Yahoo indexing deeper than Google?

Wow. I've just been reading on The Shifted Librarian that Yahoo no longer uses Google as its search engine (this one's been coming for a while, of course). Jenny mentioned a cool feature in Yahoo - some search results will display an RSS feed, with an 'add to My Yahoo' link.

That's all good, and I took advantage of it by adding The Shifted Librarian to My Yahoo (though why I bother seeing as I use Bloglines anyway).

So I decided to test-drive Google vs Yahoo, see where the differences are. Being somewhat self-obsessed, I started by Googling (Yahooing?) my own name. Google gives a fairly reasonable set of results - there's a snowboarder, a session musician, and a partner in a major accounting firm who share my name, and they're all near the top - I get a few hits for this blog and a few other mentions on the web.

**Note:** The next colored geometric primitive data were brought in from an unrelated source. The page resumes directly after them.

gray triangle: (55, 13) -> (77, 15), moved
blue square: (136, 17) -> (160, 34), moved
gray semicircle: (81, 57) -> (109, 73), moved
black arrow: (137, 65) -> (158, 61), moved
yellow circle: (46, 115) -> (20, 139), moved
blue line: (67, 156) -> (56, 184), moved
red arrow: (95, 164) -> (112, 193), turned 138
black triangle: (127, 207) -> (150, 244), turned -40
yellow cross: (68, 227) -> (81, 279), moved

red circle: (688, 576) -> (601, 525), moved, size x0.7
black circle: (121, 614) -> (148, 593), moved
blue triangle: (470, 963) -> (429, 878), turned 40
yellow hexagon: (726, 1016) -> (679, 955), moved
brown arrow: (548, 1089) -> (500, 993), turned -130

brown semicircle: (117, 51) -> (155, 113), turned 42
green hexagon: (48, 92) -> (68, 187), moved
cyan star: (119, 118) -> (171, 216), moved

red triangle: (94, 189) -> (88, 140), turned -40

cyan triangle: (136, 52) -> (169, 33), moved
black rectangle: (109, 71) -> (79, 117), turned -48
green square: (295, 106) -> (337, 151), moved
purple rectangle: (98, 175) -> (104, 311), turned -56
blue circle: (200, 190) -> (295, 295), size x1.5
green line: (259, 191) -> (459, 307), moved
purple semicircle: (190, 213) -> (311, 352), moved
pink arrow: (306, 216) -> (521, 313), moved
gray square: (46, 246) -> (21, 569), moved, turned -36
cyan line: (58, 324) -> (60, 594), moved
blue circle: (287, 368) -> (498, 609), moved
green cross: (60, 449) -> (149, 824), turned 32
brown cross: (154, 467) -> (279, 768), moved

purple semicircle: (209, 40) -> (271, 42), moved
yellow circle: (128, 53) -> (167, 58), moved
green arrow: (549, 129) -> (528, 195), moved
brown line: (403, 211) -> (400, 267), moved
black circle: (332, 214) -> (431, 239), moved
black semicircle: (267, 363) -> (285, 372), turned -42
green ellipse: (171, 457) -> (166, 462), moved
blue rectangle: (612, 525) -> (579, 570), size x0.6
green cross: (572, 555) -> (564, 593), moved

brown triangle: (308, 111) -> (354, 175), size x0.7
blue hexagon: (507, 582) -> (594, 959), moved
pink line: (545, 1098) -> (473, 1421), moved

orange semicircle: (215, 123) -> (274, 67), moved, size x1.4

I switch to Yahoo. Valisblog is the number 1 hit. So high that I don't even notice it's there ;-). What's really weird is at number 6 - a result from my old junior soccer club, that I played for aged 9-12. It's a page out of their database that describes my career at the club, which teams I played for, who my teammates were. Out of a database. I don't get that. How can Yahoo get that deep into the DB that it pulls my name out - at #6 no less? (I mean, there are at least that many webpages that have my name on them on the front page). Also interesting is the #14 entry, which is me again, from a mailing list I subscribe to.

I'm going to be very interested to see what the search engine experts have to say about this one. As it is, Yahoo and Google seem to be covering significantly different ground - at least in as far as New Zealand librarians are concerned ;)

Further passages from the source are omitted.